Pekerja merapikan kasur kamar hotel di Padang, Sumatera Barat, Rabu (6/11/2024). Badan Pusat Statistik (BPS) Sumatera Barat mencatat, tingkat penghunian kamar (TPK) hotel berbintang di provinsi itu pada September 2024 sebesar 48,34 persen atau meningkat dari bulan sebelumnya 44,07 persen, karena mulai akhir tahun banyak digelar ajang nasional oleh pemerintah di provinsi itu yang mengundang tamu dari luar daerah.
Penulis: Andi M. Arief
Editor: Agustiyanti
19/11/2024, 16.09 WIB

Perhimpunan Hotel dan Restoran Indonesia atau PHRI memproyeksikan pergerakan wisatawan pada Natal dan Tahun Baru 2024/2025 turun 10% secara tahunan. Tingkat hunian hotel berbintang bahkan diperkirakan hanya mencapai 45% seiring melemahnya daya beli kelas menengah yang terjadi sepanjang tahun ini.

Ketua Umum PHRI Haryadi Sukamdani mengatakan proyeksi tersebut telah memperhitungkan potensi penurunan harga tiket pesawat sebesar 10%. "Efek pelemahan daya beli cukup besar. Kalau hotel favorit dampaknya akan minimal, tapi secara nasional okupansi kemungkinan turun 10% secara tahunan," kata Haryadi di Jakarta Pusat, (19/11).

Namun, Haryadi memprediksi okupansi pada provinsi dengan kunjungan wisatawan mancanegara atau wisman yang tinggi tetap akan tumbuh. Provinsi yang dimaksud adalah Bali dan Kepulauan Riau.

Menurut dia, peningkatan okupansi pada bulan depan umumnya sudah terlihat pada pemesanan yang dilakukan bulan ini.

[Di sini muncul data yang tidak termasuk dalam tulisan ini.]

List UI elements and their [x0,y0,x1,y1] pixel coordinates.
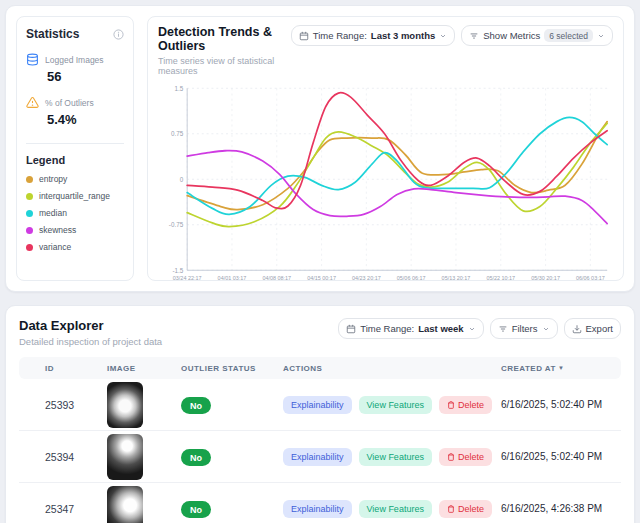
delete-button[interactable]: Delete [439,500,492,518]
status-badge: No [181,501,211,518]
filter-icon [469,31,479,41]
row-id: 25394 [45,451,107,463]
column-header-outlier-status[interactable]: OUTLIER STATUS [181,364,283,373]
explorer-subtitle: Detailed inspection of project data [19,336,162,347]
svg-text:0.75: 0.75 [171,130,184,137]
calendar-icon [346,324,356,334]
svg-text:05/06 06:17: 05/06 06:17 [397,274,426,280]
image-thumbnail[interactable] [107,486,143,523]
svg-text:-1.5: -1.5 [172,266,183,273]
explainability-button[interactable]: Explainability [283,448,352,466]
svg-text:06/06 03:17: 06/06 03:17 [576,274,605,280]
legend-item-interquartile-range: interquartile_range [26,191,124,201]
metric-label: % of Outliers [45,98,94,108]
download-icon [572,324,582,334]
legend-dot [26,227,33,234]
metric-value: 5.4% [47,112,124,127]
trend-chart: 03/24 22:1704/01 03:1704/08 08:1704/15 0… [158,80,613,293]
svg-text:04/08 08:17: 04/08 08:17 [262,274,291,280]
database-icon [26,53,39,66]
explorer-time-range-dropdown[interactable]: Time Range: Last week [338,318,483,339]
column-header-id[interactable]: ID [45,364,107,373]
delete-button[interactable]: Delete [439,448,492,466]
row-id: 25393 [45,399,107,411]
metric-value: 56 [47,69,124,84]
svg-text:05/22 10:17: 05/22 10:17 [486,274,515,280]
metric-label: Logged Images [45,55,104,65]
svg-text:04/01 03:17: 04/01 03:17 [218,274,247,280]
calendar-icon [299,31,309,41]
chart-title: Detection Trends & Outliers [158,25,291,53]
svg-text:04/15 00:17: 04/15 00:17 [307,274,336,280]
image-thumbnail[interactable] [107,434,143,480]
data-table: ID IMAGE OUTLIER STATUS ACTIONS CREATED … [19,357,621,523]
legend-title: Legend [26,154,124,166]
svg-text:05/13 20:17: 05/13 20:17 [442,274,471,280]
explainability-button[interactable]: Explainability [283,500,352,518]
legend-dot [26,210,33,217]
created-at: 6/16/2025, 4:26:38 PM [501,503,621,514]
filter-icon [498,324,508,334]
warning-triangle-icon [26,96,39,109]
logged-images-metric: Logged Images 56 [26,53,124,84]
explainability-button[interactable]: Explainability [283,396,352,414]
show-metrics-dropdown[interactable]: Show Metrics 6 selected [461,25,613,46]
created-at: 6/16/2025, 5:02:40 PM [501,451,621,462]
view-features-button[interactable]: View Features [359,396,432,414]
statistics-title: Statistics [26,27,79,41]
export-button[interactable]: Export [564,318,621,339]
svg-text:03/24 22:17: 03/24 22:17 [173,274,202,280]
legend-item-skewness: skewness [26,225,124,235]
status-badge: No [181,449,211,466]
sort-desc-icon: ▼ [558,365,564,371]
detection-trends-panel: Detection Trends & Outliers Time series … [147,16,624,281]
svg-text:05/30 20:17: 05/30 20:17 [531,274,560,280]
created-at: 6/16/2025, 5:02:40 PM [501,399,621,410]
chevron-down-icon [468,325,476,333]
legend-item-entropy: entropy [26,174,124,184]
legend-item-median: median [26,208,124,218]
chart-subtitle: Time series view of statistical measures [158,56,291,76]
outliers-metric: % of Outliers 5.4% [26,96,124,127]
legend-item-variance: variance [26,242,124,252]
view-features-button[interactable]: View Features [359,448,432,466]
delete-button[interactable]: Delete [439,396,492,414]
trash-icon [447,453,455,461]
chevron-down-icon [439,32,447,40]
column-header-created-at[interactable]: CREATED AT▼ [501,364,621,373]
statistics-panel: Statistics Logged Images 56 % of Outlier… [16,16,134,281]
column-header-image[interactable]: IMAGE [107,364,181,373]
column-header-actions[interactable]: ACTIONS [283,364,501,373]
explorer-title: Data Explorer [19,318,162,333]
svg-text:1.5: 1.5 [174,84,183,91]
selected-count-badge: 6 selected [544,29,593,42]
time-range-dropdown[interactable]: Time Range: Last 3 months [291,25,455,46]
chevron-down-icon [542,325,550,333]
table-header-row: ID IMAGE OUTLIER STATUS ACTIONS CREATED … [19,357,621,379]
row-id: 25347 [45,503,107,515]
status-badge: No [181,397,211,414]
data-explorer-panel: Data Explorer Detailed inspection of pro… [5,305,635,523]
info-icon[interactable] [113,29,124,40]
image-thumbnail[interactable] [107,382,143,428]
table-row: 25347 No Explainability View Features De… [19,483,621,523]
legend-dot [26,244,33,251]
view-features-button[interactable]: View Features [359,500,432,518]
trash-icon [447,401,455,409]
trash-icon [447,505,455,513]
legend-dot [26,193,33,200]
table-row: 25393 No Explainability View Features De… [19,379,621,431]
filters-dropdown[interactable]: Filters [490,318,558,339]
table-row: 25394 No Explainability View Features De… [19,431,621,483]
legend-dot [26,176,33,183]
svg-text:-0.75: -0.75 [169,221,184,228]
divider [26,143,124,144]
trends-section: Statistics Logged Images 56 % of Outlier… [5,5,635,292]
svg-text:0: 0 [180,175,184,182]
chevron-down-icon [597,32,605,40]
svg-text:04/23 20:17: 04/23 20:17 [352,274,381,280]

Namun tingkat pemesanan yang terjadi hingga hari ini, Selasa (19/11), dinilai masih rendah.

Haryadi menduga salah satu penyebab pelemahan daya beli kelas menengah adalah maraknya judi daring atau judol pada tahun ini. Menurutnya, pemerintah kurang serius dalam memberantas judol lantaran iklan judol sempat muncul pada salah satu debat kandidat Pemilihan Kepala Daerah 2024.

"Pemberantasan judol butuh keseriusan dari semua pihak, karena judol berdampak signifikan ke penurunan daya beli," katanya.

Menteri Koordinator Bidang Perekonomian Airlangga Hartarto sebelumnya mengatakan, jumlah kelas menengah Indonesia saat ini menyusut menjadi 17,13% atau sekitar 46,25 juta penduduk. Padahal Airlangga menyebut kelas menengah adalah pendorong utama pertumbuhan ekonomi negara.

Jika melihat data Susenas Badan Pusat Statistik (BPS), porsi kelas menengah Indonesia mencapai puncaknya pada 2018 di 23%. Pada 2019 jumlah kelas menengah Indonesia mencapai 57,33 juta orang, setara 21,45% dari total penduduk.

Populasi kelas menengah konsisten susut setelah itu hingga saat ini. BPS mendefinisikan kelas menengah sebagai kelompok masyarakat dengan pengeluaran antara 3,5 sampai 17 kali lipat dari garis kemiskinan nasional.